Biotheryx Inc, a biopharmaceutical company focused on the discovery and development of first-in-class protein degraders for cancer and inflammatory diseases, on Monday announced the completion of enrolment in the ongoing Phase 1a clinical trial of BTX-9341, a potent and selective CDK4/6 degrader, for the treatment of advanced and/or metastatic HR+/HER2- breast cancer in patients who have previously received CDK4/6 inhibitor therapy either in the adjuvant or metastatic setting.

Dose escalation of BTX-9341 as a monotherapy was followed by a combination with fulvestrant. The primary objective of the Phase 1a trial is to assess safety, tolerability, pharmacokinetic and pharmacodynamic activity of BTX-9341 as a monotherapy and in combination with fulvestrant.

Based on the recommended dose from Phase 1a, there will be a formal evaluation of efficacy in the dose expansion phase of the trial.

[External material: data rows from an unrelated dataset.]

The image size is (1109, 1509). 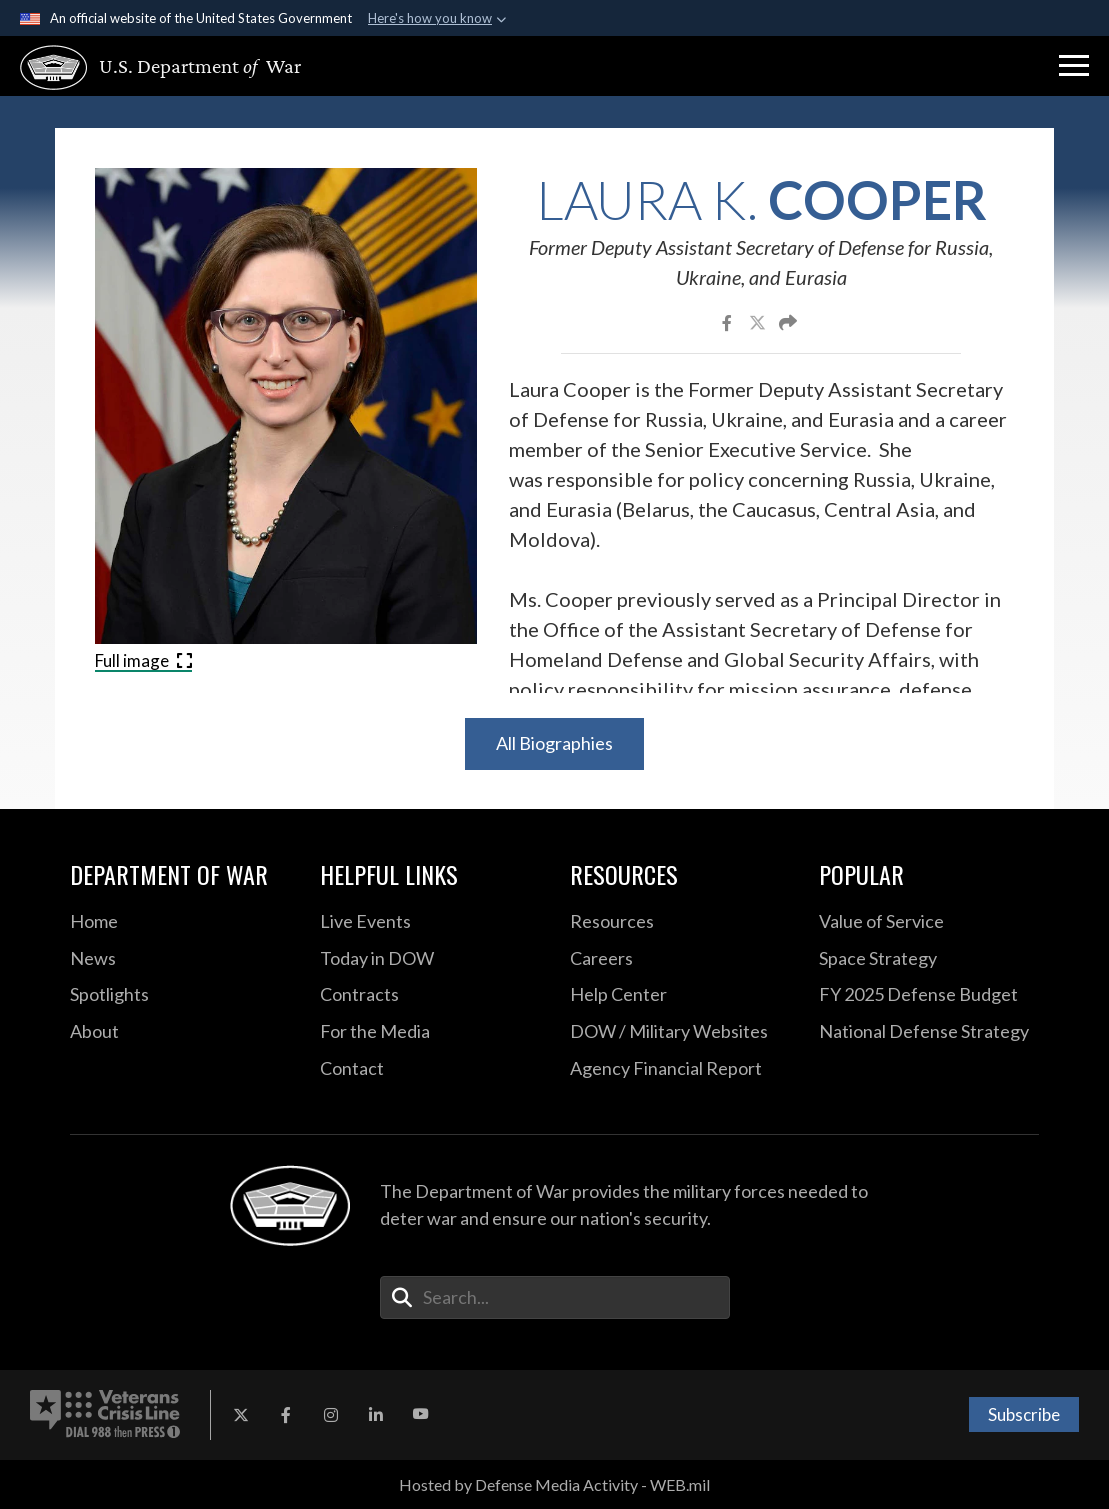 What do you see at coordinates (421, 1415) in the screenshot?
I see `[YouTube opens in a new window]` at bounding box center [421, 1415].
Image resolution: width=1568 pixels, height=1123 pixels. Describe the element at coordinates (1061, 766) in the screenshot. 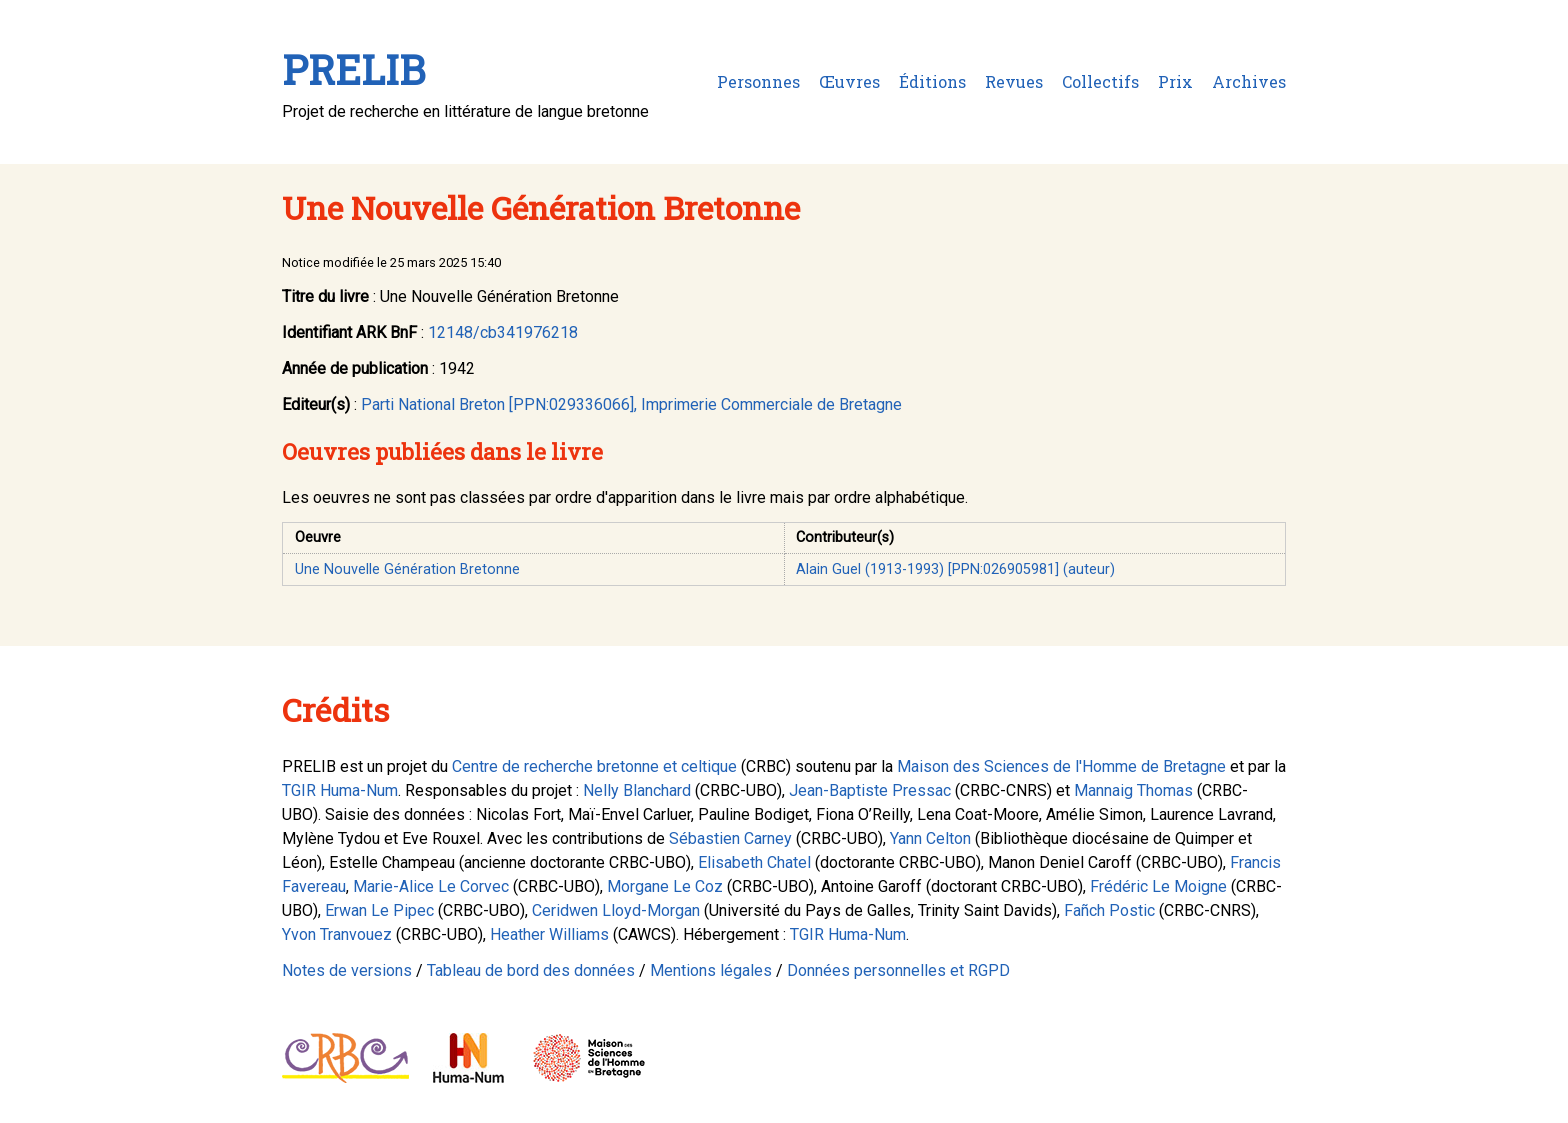 I see `Maison des Sciences de l'Homme de Bretagne` at that location.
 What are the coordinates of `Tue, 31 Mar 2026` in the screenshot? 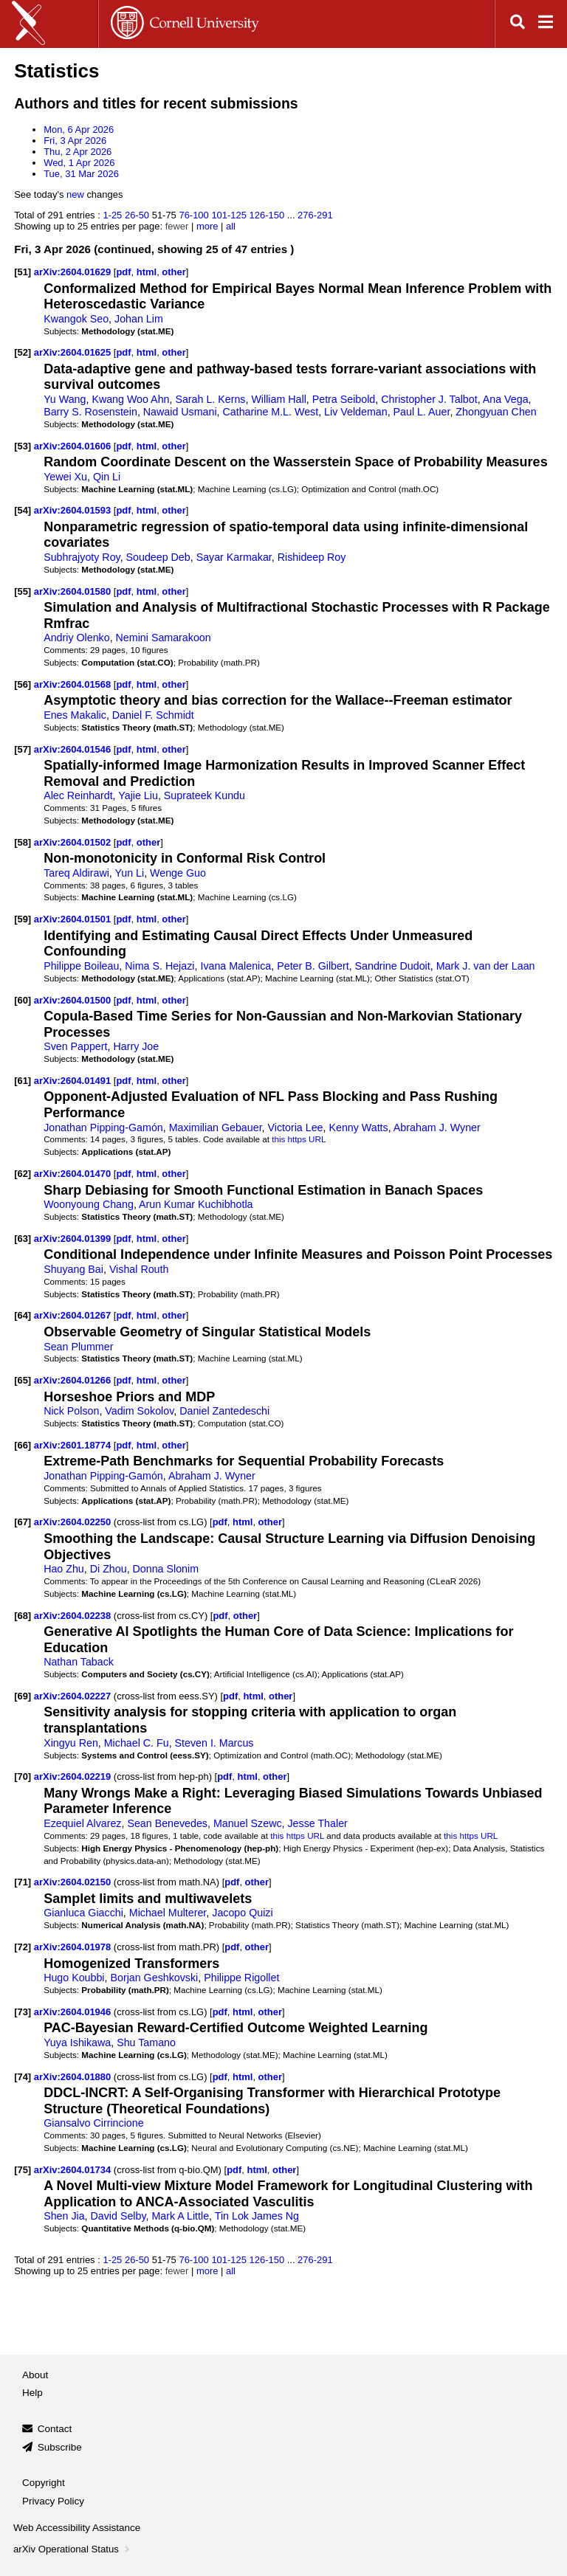 It's located at (81, 173).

BTX-9341 is a first-in-class, oral degrader of CDK4/6, important targets for a range of cancers and clinically validated in HR+/HER2- breast cancer. In preclinical breast cancer models, BTX-9341 demonstrated superiority to CDK4/6 inhibitors through potent and highly selective catalytic degradation of CDK4 and CDK6, robust inhibition of Cyclin E and CDK2 transcription, cell cycle arrest and ultimately superior in vivo efficacy in breast cancer xenografts. Additionally, BTX-9341 is differentiated from CDK4/6 inhibitor approaches through the ability to overcome key resistance mechanisms that limit the impact of inhibitors in second line HR+/HER2- breast cancer, Biotheryx said.